Memray is a memory profiler that was developed at Bloomberg and is now open source. It can track memory allocations in Python code, including native extensions and the Python interpreter itself. Memory profiling is a strong tool for understanding how a program utilises memory and, as a result, detecting memory leaks or determining which areas of the program consume the most memory.
In contrast to sampling memory profilers like py-spy, Memray can track every function call, including calls into C/C++ libraries, and display the call stack in detail. Bloomberg claims that this does not come at the sacrifice of performance, with profiling only slowing down interpreted code by a little amount.

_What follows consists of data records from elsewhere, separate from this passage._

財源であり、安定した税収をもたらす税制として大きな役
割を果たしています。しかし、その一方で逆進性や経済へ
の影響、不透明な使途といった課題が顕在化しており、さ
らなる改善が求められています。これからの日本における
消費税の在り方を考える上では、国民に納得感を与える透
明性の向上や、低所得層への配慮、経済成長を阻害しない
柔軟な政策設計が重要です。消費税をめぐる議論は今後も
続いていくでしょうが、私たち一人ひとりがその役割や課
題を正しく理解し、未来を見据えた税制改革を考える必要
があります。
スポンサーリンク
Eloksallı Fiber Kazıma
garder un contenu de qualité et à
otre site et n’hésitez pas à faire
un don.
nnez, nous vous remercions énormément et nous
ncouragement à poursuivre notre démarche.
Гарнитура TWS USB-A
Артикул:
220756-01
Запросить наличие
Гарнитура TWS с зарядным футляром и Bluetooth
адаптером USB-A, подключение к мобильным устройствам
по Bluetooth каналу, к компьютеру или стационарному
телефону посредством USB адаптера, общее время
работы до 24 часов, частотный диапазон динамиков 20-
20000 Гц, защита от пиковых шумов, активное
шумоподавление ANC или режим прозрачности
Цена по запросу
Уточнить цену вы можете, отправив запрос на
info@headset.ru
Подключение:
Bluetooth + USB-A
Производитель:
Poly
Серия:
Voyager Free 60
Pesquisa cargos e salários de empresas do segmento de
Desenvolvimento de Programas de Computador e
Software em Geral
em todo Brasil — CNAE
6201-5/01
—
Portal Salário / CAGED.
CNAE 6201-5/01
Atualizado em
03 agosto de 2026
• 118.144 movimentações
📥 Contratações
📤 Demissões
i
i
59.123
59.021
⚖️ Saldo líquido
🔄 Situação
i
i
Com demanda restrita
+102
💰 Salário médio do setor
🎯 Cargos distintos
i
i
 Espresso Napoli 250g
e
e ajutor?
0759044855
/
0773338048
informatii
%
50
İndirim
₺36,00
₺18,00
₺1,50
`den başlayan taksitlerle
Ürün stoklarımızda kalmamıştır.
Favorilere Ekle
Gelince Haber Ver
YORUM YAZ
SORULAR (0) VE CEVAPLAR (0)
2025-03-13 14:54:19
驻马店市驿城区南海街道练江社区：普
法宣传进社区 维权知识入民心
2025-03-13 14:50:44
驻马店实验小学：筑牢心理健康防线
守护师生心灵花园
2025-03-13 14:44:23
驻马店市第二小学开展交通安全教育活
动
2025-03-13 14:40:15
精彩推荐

However, native code profiling is slower and must be enabled directly.
Memray may generate a variety of reports based on the acquired memory consumption data, including flame graphs, which are valuable for rapidly and precisely identifying the most common code-paths.
According to Yury Selivanov, co-founder and CEO of EgdeDB, the tool gives previously unavailable insights into Python applications. Memray can be used to execute and profile a Python application from the command line:
- $ python3 -m memray run -o output.bin my_script.py
- $ python3 -m memray flamegraph output.bin
Alternatively, you can use pytest-memray to integrate Memray into your test suite. You can also profile all C/C++ calls with the —native command line option, or analyse memory allocation in real time while a programme is executing with the —live command line option. Memray can be installed with python3 -m pip install memray on a Linux x86/64 system.